[STORED DATA — start]
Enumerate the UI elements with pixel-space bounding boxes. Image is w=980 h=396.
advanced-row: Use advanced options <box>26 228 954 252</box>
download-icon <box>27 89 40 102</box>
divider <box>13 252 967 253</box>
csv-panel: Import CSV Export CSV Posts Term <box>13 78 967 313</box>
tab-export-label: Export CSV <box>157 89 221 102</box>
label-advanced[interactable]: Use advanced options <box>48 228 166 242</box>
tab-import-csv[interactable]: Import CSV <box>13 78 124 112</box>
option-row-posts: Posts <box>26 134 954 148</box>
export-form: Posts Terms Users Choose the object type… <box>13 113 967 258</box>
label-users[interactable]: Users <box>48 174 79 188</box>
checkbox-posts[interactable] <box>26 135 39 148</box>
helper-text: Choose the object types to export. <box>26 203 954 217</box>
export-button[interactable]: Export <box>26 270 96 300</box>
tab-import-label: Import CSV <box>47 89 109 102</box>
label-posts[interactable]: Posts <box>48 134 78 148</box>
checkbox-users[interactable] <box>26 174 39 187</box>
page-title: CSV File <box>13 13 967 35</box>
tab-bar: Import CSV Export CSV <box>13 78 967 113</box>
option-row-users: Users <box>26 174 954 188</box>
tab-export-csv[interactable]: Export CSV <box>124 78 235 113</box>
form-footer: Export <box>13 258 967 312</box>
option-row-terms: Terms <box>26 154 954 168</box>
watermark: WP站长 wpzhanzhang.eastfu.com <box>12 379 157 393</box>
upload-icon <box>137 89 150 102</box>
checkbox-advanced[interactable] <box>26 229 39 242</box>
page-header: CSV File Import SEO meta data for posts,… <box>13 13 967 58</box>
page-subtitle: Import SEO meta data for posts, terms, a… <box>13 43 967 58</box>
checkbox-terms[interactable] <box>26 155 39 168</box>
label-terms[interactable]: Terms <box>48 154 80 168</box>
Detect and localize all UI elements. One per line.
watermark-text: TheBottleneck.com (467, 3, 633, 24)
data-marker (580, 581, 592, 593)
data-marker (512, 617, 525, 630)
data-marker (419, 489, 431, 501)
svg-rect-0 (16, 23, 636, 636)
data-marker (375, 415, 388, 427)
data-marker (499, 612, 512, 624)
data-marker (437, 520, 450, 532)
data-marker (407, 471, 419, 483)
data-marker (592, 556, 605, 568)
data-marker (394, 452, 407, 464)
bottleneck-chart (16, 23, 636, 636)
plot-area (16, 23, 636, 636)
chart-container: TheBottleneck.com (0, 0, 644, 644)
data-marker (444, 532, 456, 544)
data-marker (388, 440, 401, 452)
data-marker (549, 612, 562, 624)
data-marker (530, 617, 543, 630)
[STORED DATA — finish]
▶ **WHAT TO DO**
In the entries above, find every line holding the word "chart" and copy it out.

▶ **YOUR RESPONSE**
bottleneck-chart (16, 23, 636, 636)
chart-container: TheBottleneck.com (0, 0, 644, 644)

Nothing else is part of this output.